_Exercise requirements_:
Read the records below and copy each line that contains "text".

Page segmentation data
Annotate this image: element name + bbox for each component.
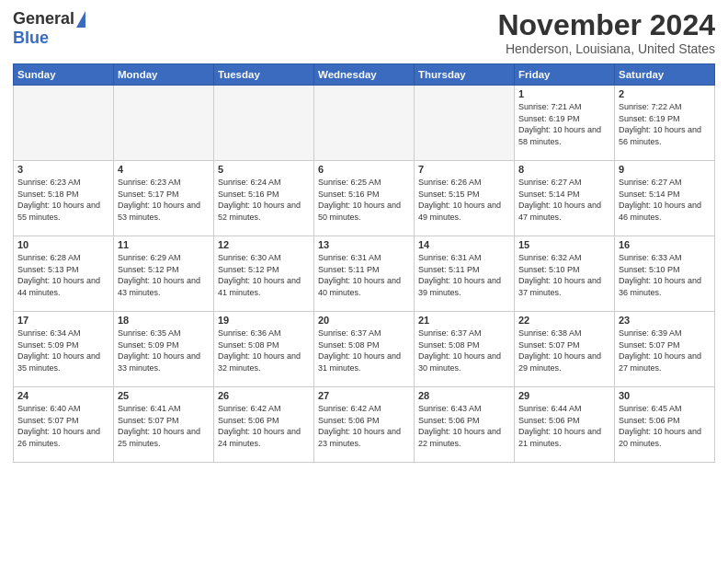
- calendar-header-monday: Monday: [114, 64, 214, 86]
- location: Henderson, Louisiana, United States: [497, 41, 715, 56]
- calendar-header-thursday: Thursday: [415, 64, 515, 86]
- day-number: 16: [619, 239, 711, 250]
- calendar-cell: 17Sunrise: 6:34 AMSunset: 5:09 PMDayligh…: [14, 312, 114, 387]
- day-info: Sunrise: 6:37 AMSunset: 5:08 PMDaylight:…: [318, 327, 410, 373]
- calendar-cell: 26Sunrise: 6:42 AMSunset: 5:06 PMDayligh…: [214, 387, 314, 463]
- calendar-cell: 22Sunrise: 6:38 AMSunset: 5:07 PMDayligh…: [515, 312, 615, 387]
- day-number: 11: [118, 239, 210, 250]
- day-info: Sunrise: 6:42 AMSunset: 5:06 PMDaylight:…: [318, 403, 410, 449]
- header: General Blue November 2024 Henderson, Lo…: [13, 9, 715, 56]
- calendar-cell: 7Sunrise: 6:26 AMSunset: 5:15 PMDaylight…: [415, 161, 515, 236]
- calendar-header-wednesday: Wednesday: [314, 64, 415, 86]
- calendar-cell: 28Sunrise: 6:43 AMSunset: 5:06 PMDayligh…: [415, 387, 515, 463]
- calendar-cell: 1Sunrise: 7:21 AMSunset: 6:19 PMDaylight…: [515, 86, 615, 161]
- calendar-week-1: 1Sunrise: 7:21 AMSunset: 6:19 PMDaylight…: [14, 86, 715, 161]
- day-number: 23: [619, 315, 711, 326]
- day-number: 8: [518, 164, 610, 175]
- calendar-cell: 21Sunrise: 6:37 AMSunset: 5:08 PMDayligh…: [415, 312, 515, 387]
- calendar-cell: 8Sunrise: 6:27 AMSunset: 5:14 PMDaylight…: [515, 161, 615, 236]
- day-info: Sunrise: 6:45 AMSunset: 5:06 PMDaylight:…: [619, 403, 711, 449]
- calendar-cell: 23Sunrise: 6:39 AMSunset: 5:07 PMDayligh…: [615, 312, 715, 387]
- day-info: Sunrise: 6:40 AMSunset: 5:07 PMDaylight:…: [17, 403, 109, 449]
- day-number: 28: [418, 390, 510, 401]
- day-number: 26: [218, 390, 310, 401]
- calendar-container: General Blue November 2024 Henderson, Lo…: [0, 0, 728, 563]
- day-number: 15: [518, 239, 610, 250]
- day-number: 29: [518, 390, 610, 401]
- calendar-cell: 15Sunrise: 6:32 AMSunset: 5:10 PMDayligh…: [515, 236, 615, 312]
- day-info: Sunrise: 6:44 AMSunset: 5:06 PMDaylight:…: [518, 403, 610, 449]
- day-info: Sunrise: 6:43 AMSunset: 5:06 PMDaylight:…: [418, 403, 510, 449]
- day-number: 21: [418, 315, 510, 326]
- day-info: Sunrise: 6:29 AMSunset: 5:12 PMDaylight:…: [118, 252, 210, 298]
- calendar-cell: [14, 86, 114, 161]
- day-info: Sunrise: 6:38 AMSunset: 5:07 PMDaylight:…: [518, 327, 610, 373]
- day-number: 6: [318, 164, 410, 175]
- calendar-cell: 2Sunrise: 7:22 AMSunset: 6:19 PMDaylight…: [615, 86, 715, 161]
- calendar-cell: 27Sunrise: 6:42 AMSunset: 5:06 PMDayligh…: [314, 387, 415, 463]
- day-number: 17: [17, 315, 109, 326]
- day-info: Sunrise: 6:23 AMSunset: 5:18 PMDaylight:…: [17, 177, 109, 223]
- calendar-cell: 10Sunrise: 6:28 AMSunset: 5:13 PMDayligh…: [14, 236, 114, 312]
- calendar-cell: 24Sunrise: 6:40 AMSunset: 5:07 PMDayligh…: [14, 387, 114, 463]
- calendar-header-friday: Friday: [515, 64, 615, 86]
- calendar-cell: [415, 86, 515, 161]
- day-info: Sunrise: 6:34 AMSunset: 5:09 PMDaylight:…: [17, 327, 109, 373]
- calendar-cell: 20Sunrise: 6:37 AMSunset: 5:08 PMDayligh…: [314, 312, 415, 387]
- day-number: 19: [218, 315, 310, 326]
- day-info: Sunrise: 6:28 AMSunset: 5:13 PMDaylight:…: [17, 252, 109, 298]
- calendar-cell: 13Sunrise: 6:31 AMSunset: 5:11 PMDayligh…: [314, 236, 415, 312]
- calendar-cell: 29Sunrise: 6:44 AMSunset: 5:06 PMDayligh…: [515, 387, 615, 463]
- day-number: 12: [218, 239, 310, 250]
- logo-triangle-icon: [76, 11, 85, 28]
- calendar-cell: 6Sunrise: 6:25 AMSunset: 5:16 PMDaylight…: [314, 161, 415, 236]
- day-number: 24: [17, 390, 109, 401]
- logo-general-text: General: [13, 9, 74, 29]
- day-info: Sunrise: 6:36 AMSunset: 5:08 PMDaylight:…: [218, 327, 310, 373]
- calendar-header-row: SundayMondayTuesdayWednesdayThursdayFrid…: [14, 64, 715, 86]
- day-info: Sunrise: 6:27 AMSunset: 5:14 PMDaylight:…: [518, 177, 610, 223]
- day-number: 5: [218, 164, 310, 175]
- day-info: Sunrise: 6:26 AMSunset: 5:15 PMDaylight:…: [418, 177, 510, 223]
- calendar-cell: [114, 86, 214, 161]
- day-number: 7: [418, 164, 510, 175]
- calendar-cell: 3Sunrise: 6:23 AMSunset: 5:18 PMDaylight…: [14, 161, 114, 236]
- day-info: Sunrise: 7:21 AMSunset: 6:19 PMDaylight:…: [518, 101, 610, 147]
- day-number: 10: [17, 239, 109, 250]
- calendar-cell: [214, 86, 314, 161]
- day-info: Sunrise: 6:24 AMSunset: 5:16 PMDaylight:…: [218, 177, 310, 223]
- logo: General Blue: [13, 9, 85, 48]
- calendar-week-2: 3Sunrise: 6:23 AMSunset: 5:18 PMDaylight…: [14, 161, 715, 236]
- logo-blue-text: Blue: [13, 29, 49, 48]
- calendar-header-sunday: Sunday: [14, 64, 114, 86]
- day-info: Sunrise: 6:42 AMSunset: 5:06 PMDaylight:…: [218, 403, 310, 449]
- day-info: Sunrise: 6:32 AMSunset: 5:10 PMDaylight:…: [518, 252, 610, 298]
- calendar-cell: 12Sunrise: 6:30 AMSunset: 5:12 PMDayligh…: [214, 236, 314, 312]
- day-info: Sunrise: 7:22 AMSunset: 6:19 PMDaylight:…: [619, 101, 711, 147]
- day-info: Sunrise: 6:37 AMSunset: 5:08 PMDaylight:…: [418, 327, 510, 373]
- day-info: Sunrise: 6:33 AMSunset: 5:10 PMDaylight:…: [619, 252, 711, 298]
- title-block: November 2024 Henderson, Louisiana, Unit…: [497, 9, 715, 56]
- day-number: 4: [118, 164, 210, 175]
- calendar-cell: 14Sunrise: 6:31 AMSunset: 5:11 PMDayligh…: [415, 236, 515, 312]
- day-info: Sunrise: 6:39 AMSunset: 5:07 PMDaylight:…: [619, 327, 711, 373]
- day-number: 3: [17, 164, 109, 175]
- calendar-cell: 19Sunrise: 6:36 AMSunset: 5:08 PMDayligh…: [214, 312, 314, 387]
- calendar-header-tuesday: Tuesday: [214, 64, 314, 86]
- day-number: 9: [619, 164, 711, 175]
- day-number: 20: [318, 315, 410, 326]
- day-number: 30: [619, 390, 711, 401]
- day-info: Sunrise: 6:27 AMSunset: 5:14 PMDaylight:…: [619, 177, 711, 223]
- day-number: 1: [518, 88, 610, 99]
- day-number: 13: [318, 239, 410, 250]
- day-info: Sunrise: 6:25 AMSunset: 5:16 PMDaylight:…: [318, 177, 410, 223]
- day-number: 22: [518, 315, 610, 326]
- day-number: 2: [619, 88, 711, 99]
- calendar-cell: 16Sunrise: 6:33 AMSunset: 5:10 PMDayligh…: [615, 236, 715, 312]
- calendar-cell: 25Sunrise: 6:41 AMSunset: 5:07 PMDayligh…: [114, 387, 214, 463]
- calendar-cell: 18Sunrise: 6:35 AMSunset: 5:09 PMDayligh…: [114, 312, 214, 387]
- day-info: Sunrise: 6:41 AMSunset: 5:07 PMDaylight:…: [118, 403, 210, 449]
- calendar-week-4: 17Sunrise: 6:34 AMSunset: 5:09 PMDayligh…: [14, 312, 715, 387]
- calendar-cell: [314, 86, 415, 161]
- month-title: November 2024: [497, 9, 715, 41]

_Solution_:
- logo-general-text: General: [13, 9, 74, 29]
- logo-blue-text: Blue: [13, 29, 49, 48]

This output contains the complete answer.